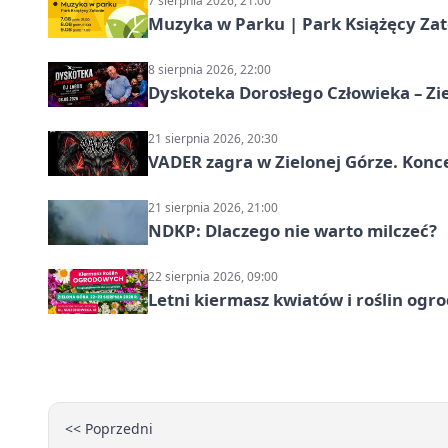
7 sierpnia 2026, 21:00
Muzyka w Parku | Park Książęcy Zato
8 sierpnia 2026, 22:00
Dyskoteka Dorosłego Człowieka – Zi
21 sierpnia 2026, 20:30
VADER zagra w Zielonej Górze. Konc
21 sierpnia 2026, 21:00
NDKP: Dlaczego nie warto milczeć?
22 sierpnia 2026, 09:00
Letni kiermasz kwiatów i roślin ogr
<< Poprzedni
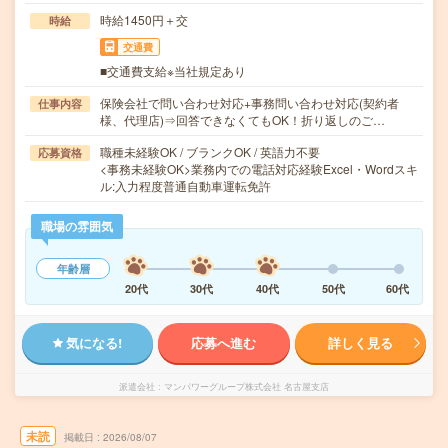
時給1450円＋交
時給
交通費
■交通費支給※当社規定あり
保険会社で問い合わせ対応+事務問い合わせ対応(契約者
仕事内容
様、代理店)⇒回答できなくてもOK！折り返しのご…
職種未経験OK / ブランクOK / 英語力不要
応募資格
<事務未経験OK>業務内での電話対応経験Excel・Wordスキ
ル:入力程度普通自動車運転免許
職場の雰囲気
年齢層
20代
30代
40代
50代
60代
気になる!
応募へ進む
詳しく見る
派遣会社
マンパワーグループ株式会社 名古屋支店
未読
掲載日
2026/08/07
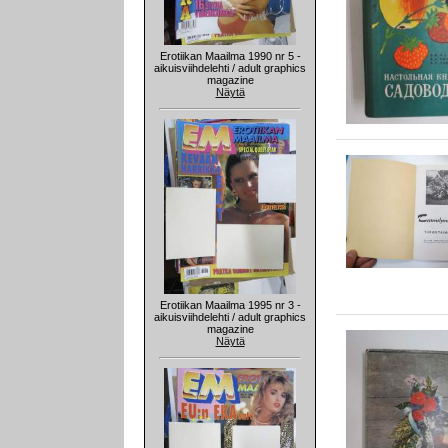
Erotiikan Maailma 1990 nr 5 -
aikuisviihdelehti / adult graphics
magazine
Näytä
Erotiikan Maailma 1995 nr 3 -
aikuisviihdelehti / adult graphics
magazine
Näytä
□ □ □
GOAL OF THE EXERCISE: Output the whole listing again, exactly, without its pictures.

TASK ANSWER:
7 sierpnia 2026, 21:00
Muzyka w Parku | Park Książęcy Zato
8 sierpnia 2026, 22:00
Dyskoteka Dorosłego Człowieka – Zi
21 sierpnia 2026, 20:30
VADER zagra w Zielonej Górze. Konc
21 sierpnia 2026, 21:00
NDKP: Dlaczego nie warto milczeć?
22 sierpnia 2026, 09:00
Letni kiermasz kwiatów i roślin ogr
<< Poprzedni
時給1450円＋交
時給
交通費
■交通費支給※当社規定あり
保険会社で問い合わせ対応+事務問い合わせ対応(契約者
仕事内容
様、代理店)⇒回答できなくてもOK！折り返しのご…
職種未経験OK / ブランクOK / 英語力不要
応募資格
<事務未経験OK>業務内での電話対応経験Excel・Wordスキ
ル:入力程度普通自動車運転免許
職場の雰囲気
年齢層
20代
30代
40代
50代
60代
気になる!
応募へ進む
詳しく見る
派遣会社
マンパワーグループ株式会社 名古屋支店
未読
掲載日
2026/08/07
Erotiikan Maailma 1990 nr 5 -
aikuisviihdelehti / adult graphics
magazine
Näytä
Erotiikan Maailma 1995 nr 3 -
aikuisviihdelehti / adult graphics
magazine
Näytä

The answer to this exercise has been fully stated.